2. Provide multiple TempDBs and then assign different TempDBs to different applications. In my opinionm if SQL Server could do (1) well, then this may not be as use useful.
These suggestions are well taken but unfortunately SQL Server does not support this functionality today. So you wonder what you can do. Well, the SQL Server exposes a way using DMVs to identify TempDB space allocations by currently executing queries. If you identify that the TempDB space is running awfully low, you can use this new way to identify currently executing requests.
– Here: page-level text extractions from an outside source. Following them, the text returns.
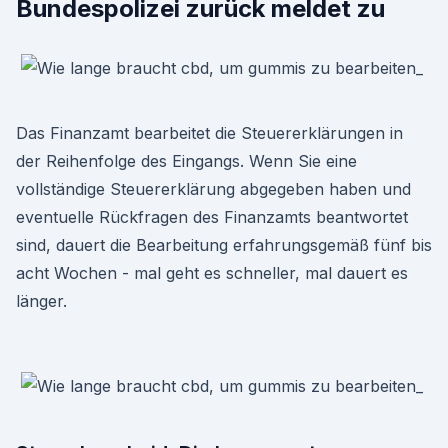
Bundespolizei zurück meldet zu
Das Finanzamt bearbeitet die Steuererklärungen in
der Reihenfolge des Eingangs. Wenn Sie eine
vollständige Steuererklärung abgegeben haben und
eventuelle Rückfragen des Finanzamts beantwortet
sind, dauert die Bearbeitung erfahrungsgemäß fünf bis
acht Wochen - mal geht es schneller, mal dauert es
länger.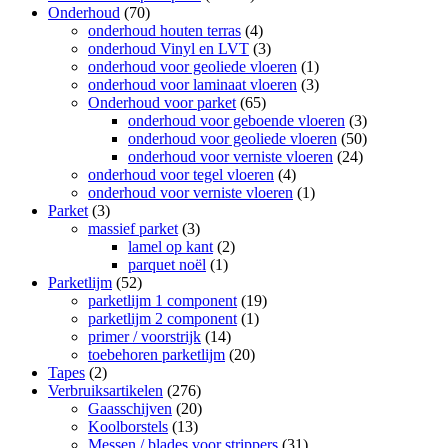
Onderhoud
(70)
onderhoud houten terras
(4)
onderhoud Vinyl en LVT
(3)
onderhoud voor geoliede vloeren
(1)
onderhoud voor laminaat vloeren
(3)
Onderhoud voor parket
(65)
onderhoud voor geboende vloeren
(3)
onderhoud voor geoliede vloeren
(50)
onderhoud voor verniste vloeren
(24)
onderhoud voor tegel vloeren
(4)
onderhoud voor verniste vloeren
(1)
Parket
(3)
massief parket
(3)
lamel op kant
(2)
parquet noël
(1)
Parketlijm
(52)
parketlijm 1 component
(19)
parketlijm 2 component
(1)
primer / voorstrijk
(14)
toebehoren parketlijm
(20)
Tapes
(2)
Verbruiksartikelen
(276)
Gaasschijven
(20)
Koolborstels
(13)
Messen / blades voor strippers
(31)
May be some user ran an adhoc query that took significant space in TempDB. You, as an administrator, can then make the decision if you need to kill one or more of these queries to get back the space in TempDB.
Let me illustrate this with an example. I will use two large (actually not so large) tables and then join them using a hash join. You may recall that during hash join, one of the tables in hashed in memory and is backed by persistence in TempDB.
create table t1 (c1 int primary key, c2 int, c3 char(8000))
go
create table t2 (C4 int, c5 char(8000))
go
declare @i int
select @i = 0
while (@i < 6000)
begin
insert into t1 values (@i, @i + 1000, 'hello')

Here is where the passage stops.